If you think that mobile phone devices have considerable security, this may not be entirely true. According to research by Nanyang Technological University in Singapore, the smartphones have a major vulnerability.
The researchers themselves managed to unlock smartphones using a combination of information collected from six different sensors and state-of-the-art deep learning and automatic learning algorithms.
They managed to unlock an Android device with 99.5% accuracy in just three tries, a phone that had one of the 50 most common PIN numbers.

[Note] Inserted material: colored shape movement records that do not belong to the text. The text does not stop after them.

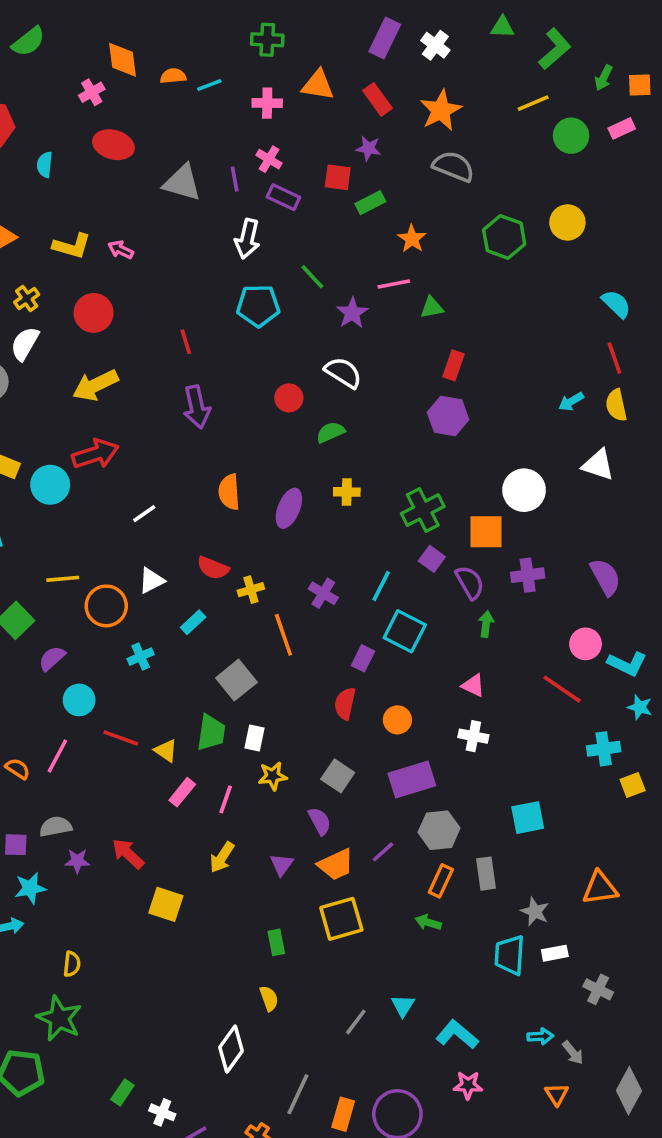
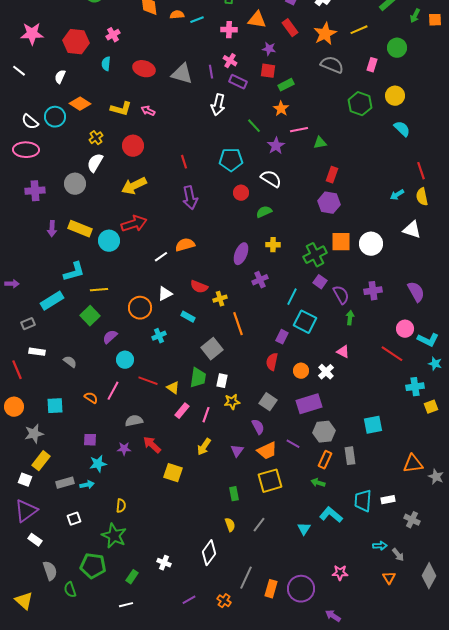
pink cross: (92, 92) -> (113, 35), moved
yellow line: (533, 103) -> (359, 30), moved
pink rectangle: (622, 128) -> (372, 65), moved, turned -48
red ellipse: (113, 145) -> (144, 69), moved
purple star: (368, 148) -> (269, 49), moved
orange star: (412, 239) -> (281, 109), moved
cyan semicircle: (616, 304) -> (402, 129), moved
cyan pentagon: (258, 306) -> (231, 160), moved
orange semicircle: (229, 492) -> (185, 245), moved, turned 78
orange square: (486, 532) -> (341, 242), moved
yellow line: (63, 579) -> (99, 290), moved
purple cross: (323, 593) -> (260, 280), moved, turned 35
cyan rectangle: (193, 622) -> (188, 317), turned 72
white cross: (473, 736) -> (326, 372), moved, turned 35
gray semicircle: (56, 827) -> (134, 421), moved
purple line: (383, 852) -> (293, 444), turned 72
gray star: (535, 912) -> (436, 477), moved
gray line: (356, 1022) -> (259, 525), moved
cyan L-shape: (457, 1035) -> (331, 515), moved
green rectangle: (122, 1092) -> (132, 577), moved
white cross: (162, 1112) -> (164, 563), moved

So far, the success rate of the best telephone hacking was 74% for the 50 most common PIN numbers.
Now, the technique can be used to guess any of the 10,000 possible four-digit PIN combinations.
How does it work
The researchers used sensors on a smartphone to find out what number had been pressed by their users, depending on how the phone was tilted and how much light the phone was blocking.
Researchers believe that their work highlights a significant flaw in the security of smartphones, since the use of sensors inside phones does not require permissions for the phone user and are available for all applications to have access.
The team took Android phones and installed a custom application that collected data from six sensors: accelerometer, gyroscope, magnetometer, proximity sensor, barometer and ambient light sensor.
“When a user enters the PIN, the way the phone moves when he presses 1, 5 or 9 is very different, in the same way, pressing the 1 with the right thumb will block more light than if the 9 is pressed”, explains Dr. Bhasin, who led the project.
The classification algorithm was trained with data collected from three people, each of whom entered a random set of 70 four-digit pin numbers into a telephone. At the same time, the relevant reactions of the sensor were recorded.
Malicious applications with learning capacity
Known as deep learning, the classification algorithm was able to give different weightings of importance for each of the sensors, depending on how sensitive each one was to the different numbers that are pressed, which helps to eliminate the factors that judge that they are less important and increases the success rate for PIN recovery.
Although each person enters the security PIN on their phone differently, the scientists showed that as more people’s data fed into the algorithm over time, success rates improved.
Therefore, even if a malicious application does not guess a PIN immediately, through machine learning it could collect data and launch an attack later, when the success rate is much higher.
“In addition to the potential for filtered passwords, we are concerned that access to phone sensor information may reveal too much about a user’s behavior, which has important privacy implications to which individuals and businesses must pay urgent attention.” alert the researchers.
To keep mobile devices safe, Dr. Bhasin advises users to have a PIN with more than four digits, along with other authentication methods such as one-time passwords, such as facial or fingerprint recognition.